*Input*.

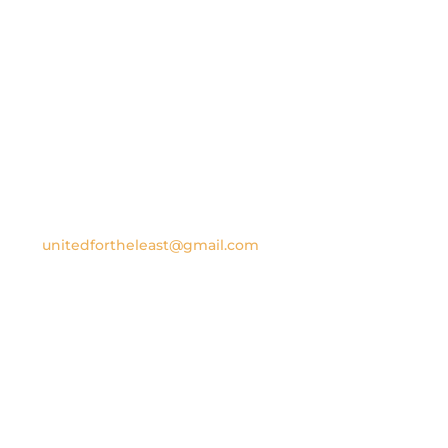
Contact us
United for the Least
P.O. Box 1707
New Smyrna Beach, FL 32170
Email:
unitedfortheleast@gmail.com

*To do*. Would you reproduce, word for word, the lines from the one holding "P.O. Box 1707" through the final line of the entries, both included?

*Reply*.
P.O. Box 1707
New Smyrna Beach, FL 32170
Email:
unitedfortheleast@gmail.com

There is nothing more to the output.